▶ What is being asked: Among the entries below, find each line holding "Tyrnävällä" and return it.

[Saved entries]

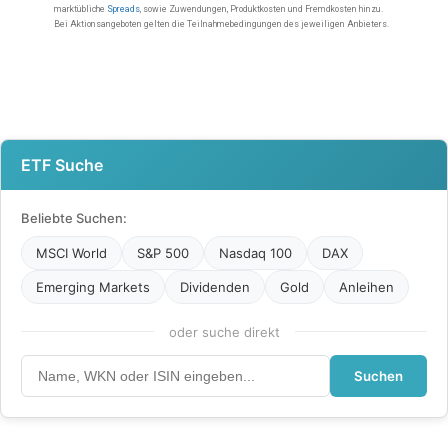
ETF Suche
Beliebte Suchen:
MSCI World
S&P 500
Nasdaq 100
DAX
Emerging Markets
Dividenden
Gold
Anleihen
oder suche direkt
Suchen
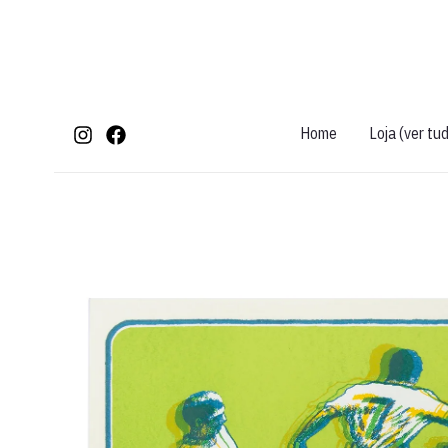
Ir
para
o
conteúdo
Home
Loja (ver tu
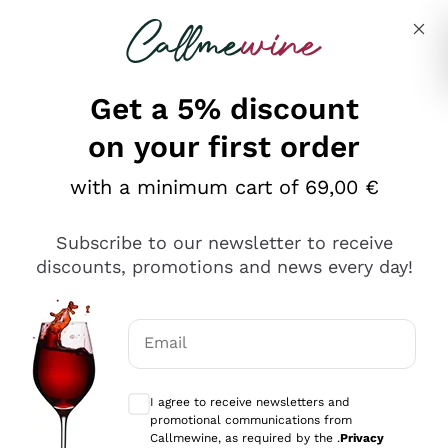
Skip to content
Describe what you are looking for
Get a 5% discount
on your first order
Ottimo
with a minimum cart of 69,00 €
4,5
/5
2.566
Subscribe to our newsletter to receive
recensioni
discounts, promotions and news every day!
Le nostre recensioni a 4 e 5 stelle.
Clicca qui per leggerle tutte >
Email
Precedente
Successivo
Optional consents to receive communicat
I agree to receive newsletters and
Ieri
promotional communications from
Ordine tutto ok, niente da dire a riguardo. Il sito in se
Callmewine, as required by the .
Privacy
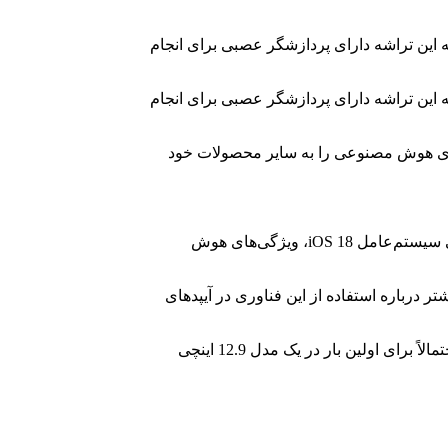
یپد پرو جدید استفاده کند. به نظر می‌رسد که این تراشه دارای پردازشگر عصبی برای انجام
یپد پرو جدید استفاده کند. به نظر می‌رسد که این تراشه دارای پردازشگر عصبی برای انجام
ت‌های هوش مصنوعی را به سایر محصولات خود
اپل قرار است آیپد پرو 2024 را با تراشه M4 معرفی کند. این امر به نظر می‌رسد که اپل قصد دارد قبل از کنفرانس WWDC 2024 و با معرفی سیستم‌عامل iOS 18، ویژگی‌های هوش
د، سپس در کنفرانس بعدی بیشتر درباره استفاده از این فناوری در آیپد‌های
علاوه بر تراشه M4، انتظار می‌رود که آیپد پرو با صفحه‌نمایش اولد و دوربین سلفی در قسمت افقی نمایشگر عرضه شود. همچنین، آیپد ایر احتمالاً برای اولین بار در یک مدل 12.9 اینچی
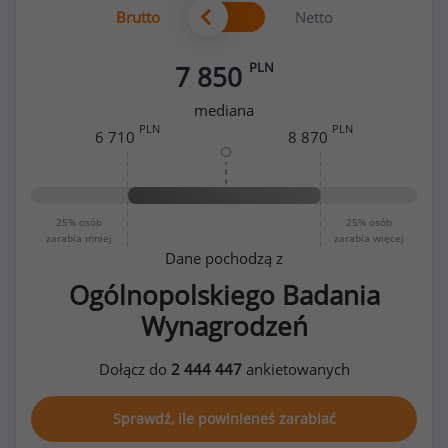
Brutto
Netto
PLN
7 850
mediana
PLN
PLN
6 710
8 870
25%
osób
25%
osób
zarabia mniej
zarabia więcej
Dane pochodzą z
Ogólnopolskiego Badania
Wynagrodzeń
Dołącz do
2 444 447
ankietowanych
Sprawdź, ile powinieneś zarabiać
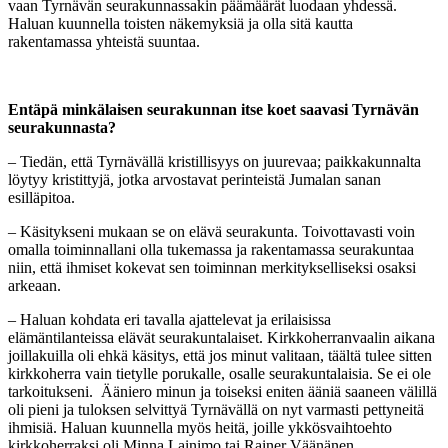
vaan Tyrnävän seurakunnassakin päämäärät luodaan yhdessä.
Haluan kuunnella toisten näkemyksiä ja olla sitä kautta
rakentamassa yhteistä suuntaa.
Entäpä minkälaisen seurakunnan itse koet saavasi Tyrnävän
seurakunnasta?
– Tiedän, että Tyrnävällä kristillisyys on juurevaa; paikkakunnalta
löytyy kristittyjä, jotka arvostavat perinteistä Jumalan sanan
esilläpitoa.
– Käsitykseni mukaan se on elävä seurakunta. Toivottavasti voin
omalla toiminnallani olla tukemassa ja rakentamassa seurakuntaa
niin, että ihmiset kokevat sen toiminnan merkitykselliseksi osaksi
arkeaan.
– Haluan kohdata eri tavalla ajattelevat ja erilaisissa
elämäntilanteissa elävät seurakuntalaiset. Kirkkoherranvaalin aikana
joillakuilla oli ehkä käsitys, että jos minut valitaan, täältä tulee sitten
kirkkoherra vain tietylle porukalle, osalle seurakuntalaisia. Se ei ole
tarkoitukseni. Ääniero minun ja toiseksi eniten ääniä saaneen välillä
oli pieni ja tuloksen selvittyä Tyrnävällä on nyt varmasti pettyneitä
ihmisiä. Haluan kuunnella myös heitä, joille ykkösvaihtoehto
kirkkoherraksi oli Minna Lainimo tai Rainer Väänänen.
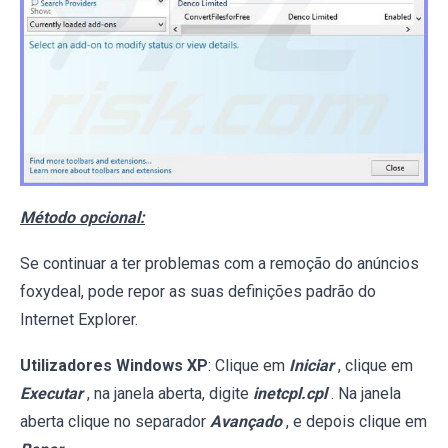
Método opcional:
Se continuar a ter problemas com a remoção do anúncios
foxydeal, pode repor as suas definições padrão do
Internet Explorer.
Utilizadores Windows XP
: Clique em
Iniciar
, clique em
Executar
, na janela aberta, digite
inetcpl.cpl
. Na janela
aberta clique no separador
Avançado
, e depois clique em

▶ Output below:
– Tiedän, että Tyrnävällä kristillisyys on juurevaa; paikkakunnalta
oli pieni ja tuloksen selvittyä Tyrnävällä on nyt varmasti pettyneitä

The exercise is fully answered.